__TASK STATEMENT__:
Below are the records; copy out every line that holds the word "grid".

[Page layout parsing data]
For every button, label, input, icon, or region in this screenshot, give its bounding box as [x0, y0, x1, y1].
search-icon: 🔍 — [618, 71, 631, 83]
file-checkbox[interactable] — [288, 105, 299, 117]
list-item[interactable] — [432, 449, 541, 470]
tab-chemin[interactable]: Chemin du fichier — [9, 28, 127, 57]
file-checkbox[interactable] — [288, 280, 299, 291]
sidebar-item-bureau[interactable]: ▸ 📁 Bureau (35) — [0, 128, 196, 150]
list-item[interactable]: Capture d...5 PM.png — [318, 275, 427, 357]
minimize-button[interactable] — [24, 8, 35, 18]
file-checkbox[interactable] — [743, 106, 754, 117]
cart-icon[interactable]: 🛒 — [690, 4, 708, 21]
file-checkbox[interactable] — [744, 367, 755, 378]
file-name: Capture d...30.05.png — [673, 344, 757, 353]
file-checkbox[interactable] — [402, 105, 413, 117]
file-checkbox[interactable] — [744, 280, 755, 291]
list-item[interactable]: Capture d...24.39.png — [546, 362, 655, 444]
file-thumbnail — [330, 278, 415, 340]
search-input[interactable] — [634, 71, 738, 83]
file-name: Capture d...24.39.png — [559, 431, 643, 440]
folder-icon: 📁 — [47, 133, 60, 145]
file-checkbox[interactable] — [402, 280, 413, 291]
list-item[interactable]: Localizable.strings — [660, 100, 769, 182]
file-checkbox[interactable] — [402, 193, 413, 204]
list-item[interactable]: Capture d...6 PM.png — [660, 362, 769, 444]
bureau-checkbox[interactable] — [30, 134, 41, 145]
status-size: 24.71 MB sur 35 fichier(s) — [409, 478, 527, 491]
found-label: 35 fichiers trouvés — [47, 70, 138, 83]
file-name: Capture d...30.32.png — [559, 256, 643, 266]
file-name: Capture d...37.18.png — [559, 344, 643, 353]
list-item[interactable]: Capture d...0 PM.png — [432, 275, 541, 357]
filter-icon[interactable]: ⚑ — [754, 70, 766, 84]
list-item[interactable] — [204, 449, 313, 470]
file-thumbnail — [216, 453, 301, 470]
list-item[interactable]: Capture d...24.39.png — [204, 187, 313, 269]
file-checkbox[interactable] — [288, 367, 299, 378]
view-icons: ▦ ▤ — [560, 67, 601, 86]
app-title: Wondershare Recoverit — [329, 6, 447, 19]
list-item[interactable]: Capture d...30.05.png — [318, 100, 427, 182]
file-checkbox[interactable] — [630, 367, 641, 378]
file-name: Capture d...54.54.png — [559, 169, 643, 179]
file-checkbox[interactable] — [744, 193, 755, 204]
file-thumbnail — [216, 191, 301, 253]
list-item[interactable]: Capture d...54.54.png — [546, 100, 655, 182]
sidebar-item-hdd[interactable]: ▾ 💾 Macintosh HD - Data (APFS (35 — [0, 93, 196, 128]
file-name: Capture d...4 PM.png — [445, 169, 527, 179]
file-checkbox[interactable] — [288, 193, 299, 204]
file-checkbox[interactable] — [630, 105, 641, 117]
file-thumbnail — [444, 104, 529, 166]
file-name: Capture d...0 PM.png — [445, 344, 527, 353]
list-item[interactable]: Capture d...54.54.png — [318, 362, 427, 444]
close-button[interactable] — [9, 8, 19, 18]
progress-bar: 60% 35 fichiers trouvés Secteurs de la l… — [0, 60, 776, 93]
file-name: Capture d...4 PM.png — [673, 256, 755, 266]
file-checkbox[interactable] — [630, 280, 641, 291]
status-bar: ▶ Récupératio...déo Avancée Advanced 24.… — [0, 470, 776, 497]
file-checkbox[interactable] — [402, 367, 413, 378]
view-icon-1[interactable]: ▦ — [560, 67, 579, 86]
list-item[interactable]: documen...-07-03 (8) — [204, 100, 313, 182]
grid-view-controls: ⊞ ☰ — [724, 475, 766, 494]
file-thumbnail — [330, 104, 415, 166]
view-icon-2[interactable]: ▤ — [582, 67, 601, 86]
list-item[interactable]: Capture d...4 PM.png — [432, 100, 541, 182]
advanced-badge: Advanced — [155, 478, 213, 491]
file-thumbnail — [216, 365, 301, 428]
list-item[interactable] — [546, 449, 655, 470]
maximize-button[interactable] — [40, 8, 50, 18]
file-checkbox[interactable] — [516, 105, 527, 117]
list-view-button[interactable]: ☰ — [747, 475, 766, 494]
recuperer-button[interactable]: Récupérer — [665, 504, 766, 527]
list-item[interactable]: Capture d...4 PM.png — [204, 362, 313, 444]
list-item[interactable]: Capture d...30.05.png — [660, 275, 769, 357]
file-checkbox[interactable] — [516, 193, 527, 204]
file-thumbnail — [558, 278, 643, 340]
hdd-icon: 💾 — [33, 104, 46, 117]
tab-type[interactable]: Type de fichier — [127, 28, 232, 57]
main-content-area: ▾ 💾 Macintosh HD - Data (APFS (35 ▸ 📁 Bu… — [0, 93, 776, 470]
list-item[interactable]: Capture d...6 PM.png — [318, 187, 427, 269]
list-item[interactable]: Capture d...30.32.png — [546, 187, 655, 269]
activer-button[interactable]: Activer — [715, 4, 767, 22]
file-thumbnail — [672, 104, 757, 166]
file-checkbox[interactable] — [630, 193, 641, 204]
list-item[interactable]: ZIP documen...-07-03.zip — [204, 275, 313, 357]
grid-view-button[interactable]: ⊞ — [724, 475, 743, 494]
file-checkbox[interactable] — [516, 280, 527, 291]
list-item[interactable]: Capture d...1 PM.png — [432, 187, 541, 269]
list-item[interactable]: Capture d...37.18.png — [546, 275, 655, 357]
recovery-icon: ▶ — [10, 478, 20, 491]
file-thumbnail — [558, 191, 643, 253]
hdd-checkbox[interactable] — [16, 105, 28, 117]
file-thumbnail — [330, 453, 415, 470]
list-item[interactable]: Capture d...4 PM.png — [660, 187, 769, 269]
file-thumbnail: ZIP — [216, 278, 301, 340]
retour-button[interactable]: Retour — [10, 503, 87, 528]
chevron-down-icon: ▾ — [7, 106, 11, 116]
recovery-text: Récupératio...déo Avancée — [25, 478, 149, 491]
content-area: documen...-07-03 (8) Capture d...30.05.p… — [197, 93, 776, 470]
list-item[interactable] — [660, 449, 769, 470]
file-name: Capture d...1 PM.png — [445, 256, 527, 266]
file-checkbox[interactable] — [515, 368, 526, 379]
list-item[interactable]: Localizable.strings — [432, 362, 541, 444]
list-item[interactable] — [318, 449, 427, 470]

__OUTPUT OF THE TASK__:
grid-view-controls: ⊞ ☰ — [724, 475, 766, 494]
grid-view-button[interactable]: ⊞ — [724, 475, 743, 494]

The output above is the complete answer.